How should we view intellectual property? As a set of legal rules, derived mostly from legislation, to be studied at university? Or as a business asset, to be valued, packaged, exploited and recorded on a balance sheet? Or as a professional mystery, which initiates – patent attorneys – take many years to master? As they journey to enlightenment, European patent attorneys are required to take and pass (on the Nth attempt) some of the toughest exams in the known world. The 10,000 hours rule seems pitifully inadequate for such a demanding profession.

Or should we view IP as a threat to the marketplace, as anti-trust authorities would have us believe? Or as a route to economic development, as recent British prime ministers have vaguely seemed to hope, which has led them to commission a fleet of half-baked policy reviews. These reviews, led by journalists and academics – Gowers, Hargreaves and Wilson spring to mind – have gone out of their way to avoid contamination by IP lawyers, who might actually know something about the subjects under discussion.

Or should we recognise that IP is a weapon to be used in a battle for commercial supremacy between competing businesses, whether they are giants like Apple and Samsung, or the small businesses for whom the Intellectual Property Enterprise Court has been devised? The warring parties will use whatever weapons they have to hand, and they often include IP rights. Sometimes, the parties don’t even know what weapons they have until their IP lawyers investigate and report.

Depending on our perspective of the IP world, we may require a particular mix of knowledge of IP law and practice. We may need a wide but shallow overview, or a deep insight into points of detail. We may need to focus on pure legal issues, or on practice points, or on commercial objectives. Or we may want an accessible blend of all of these aspects, as an introduction to the subject.

Where can we get the particular blend of knowledge that we require, other than by learning on the job?

Guidebook to Intellectual Property gives us part of the picture. It provides an introduction to IP law. In the words of the frontispiece, ‘it is aimed not only at law students… but also at interested users of IP – business people, inventors, scientists, designers and the like’.
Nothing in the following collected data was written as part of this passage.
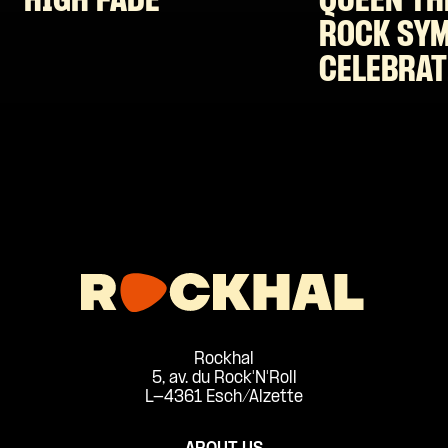
HIGH FADE
QUEEN TH
ROCK SY
CELEBRAT
Rockhal
5, av. du Rock'N'Roll
L-4361 Esch/Alzette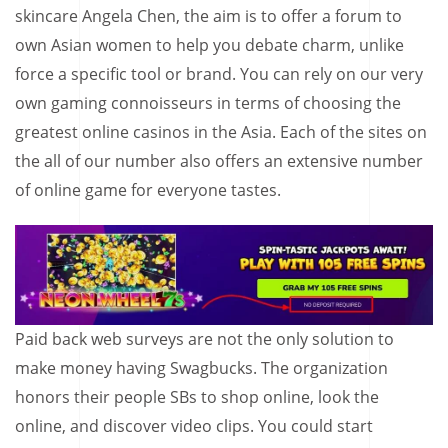
skincare Angela Chen, the aim is to offer a forum to
own Asian women to help you debate charm, unlike
force a specific tool or brand. You can rely on our very
own gaming connoisseurs in terms of choosing the
greatest online casinos in the Asia. Each of the sites on
the all of our number also offers an extensive number
of online game for everyone tastes.
Paid back web surveys are not the only solution to
make money having Swagbucks. The organization
honors their people SBs to shop online, look the
online, and discover video clips. You could start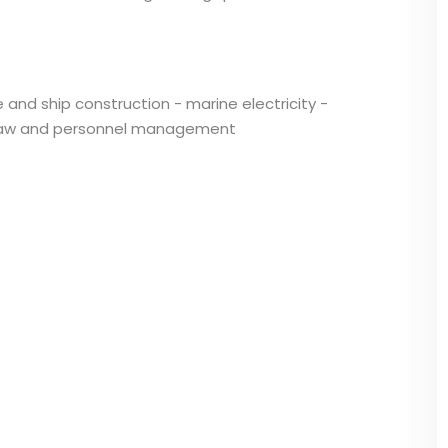
 and ship construction - marine electricity -
e law and personnel management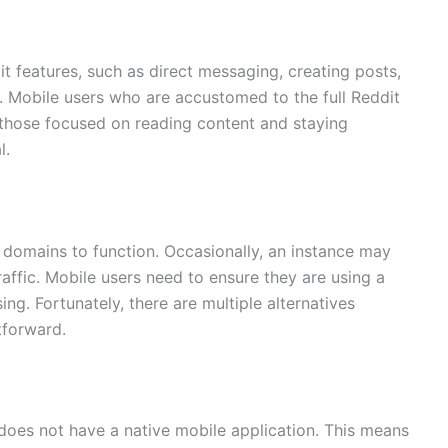
t features, such as direct messaging, creating posts,
n. Mobile users who are accustomed to the full Reddit
r those focused on reading content and staying
l.
or domains to function. Occasionally, an instance may
affic. Mobile users need to ensure they are using a
ing. Fortunately, there are multiple alternatives
htforward.
t does not have a native mobile application. This means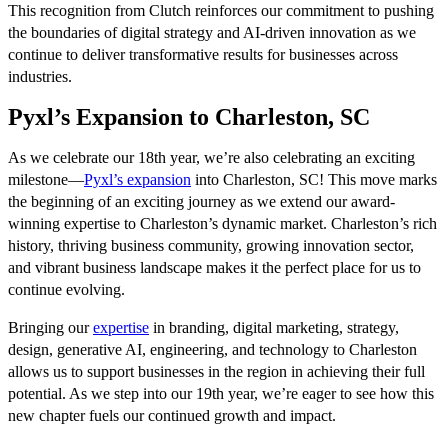
This recognition from Clutch reinforces our commitment to pushing
the boundaries of digital strategy and AI-driven innovation as we
continue to deliver transformative results for businesses across
industries.
Pyxl’s Expansion to Charleston, SC
As we celebrate our 18th year, we’re also celebrating an exciting
milestone—
Pyxl’s expansion
into Charleston, SC! This move marks
the beginning of an exciting journey as we extend our award-
winning expertise to Charleston’s dynamic market. Charleston’s rich
history, thriving business community, growing innovation sector,
and vibrant business landscape makes it the perfect place for us to
continue evolving.
Bringing our
expertise
in branding, digital marketing, strategy,
design, generative AI, engineering, and technology to Charleston
allows us to support businesses in the region in achieving their full
potential. As we step into our 19th year, we’re eager to see how this
new chapter fuels our continued growth and impact.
The book is suitable as an introductory text for law students, and it is written by experts who have academic credentials: two of them have established positions at the UCL Faculty of Laws and the third has a visiting appointment there. But the perspective of the book is that of the practitioner, rather than the academic. Or rather a particular type of practitioner, the English IP barrister. This reflects the history of the book and the background of most of its authors.

The book was originally written as a set of pamphlets in the 1940s by Thomas Blanco White QC, a barrister who went on to be head of a leading set of IP barristers’ chambers in London. His successor as head there, Robin Jacob QC (more recently a lord justice of appeal and now professor of IP Law at UCL), is one of the authors of the present, 6th edition, along with Daniel Alexander QC (a senior member of the same chambers) and Matt Fisher, a senior lecturer in Robin’s team of IP academics at UCL.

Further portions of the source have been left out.